Saved entries
· · ·
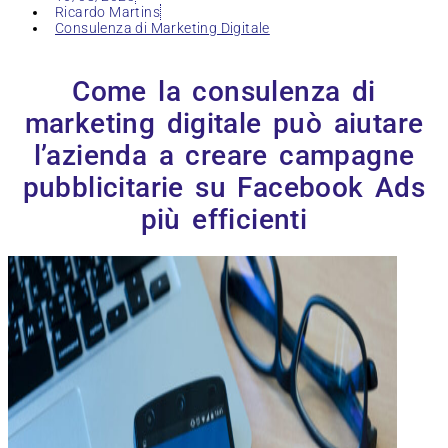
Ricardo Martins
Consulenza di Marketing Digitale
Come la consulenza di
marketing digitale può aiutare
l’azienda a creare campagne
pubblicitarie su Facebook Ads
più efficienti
· · ·
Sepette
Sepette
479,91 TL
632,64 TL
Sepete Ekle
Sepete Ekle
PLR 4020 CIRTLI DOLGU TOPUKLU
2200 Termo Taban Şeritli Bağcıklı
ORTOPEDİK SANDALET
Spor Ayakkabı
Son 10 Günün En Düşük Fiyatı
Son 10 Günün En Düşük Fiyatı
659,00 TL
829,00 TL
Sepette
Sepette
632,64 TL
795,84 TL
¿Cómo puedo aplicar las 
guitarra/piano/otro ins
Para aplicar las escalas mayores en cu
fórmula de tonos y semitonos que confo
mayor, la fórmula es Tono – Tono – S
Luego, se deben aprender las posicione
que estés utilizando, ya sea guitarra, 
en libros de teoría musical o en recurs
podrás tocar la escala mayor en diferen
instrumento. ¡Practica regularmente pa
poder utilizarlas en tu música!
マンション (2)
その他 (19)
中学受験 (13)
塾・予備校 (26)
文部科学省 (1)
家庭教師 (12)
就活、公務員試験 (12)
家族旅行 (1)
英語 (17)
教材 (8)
· · ·
WHAT YOU WILL DO -> In the records above, find the line with "Ricardo Martins"; write out exactly that line and each one after it, stopping after the line with "più efficienti".

EXERCISE RESULT ->
Ricardo Martins
Consulenza di Marketing Digitale
Come la consulenza di
marketing digitale può aiutare
l’azienda a creare campagne
pubblicitarie su Facebook Ads
più efficienti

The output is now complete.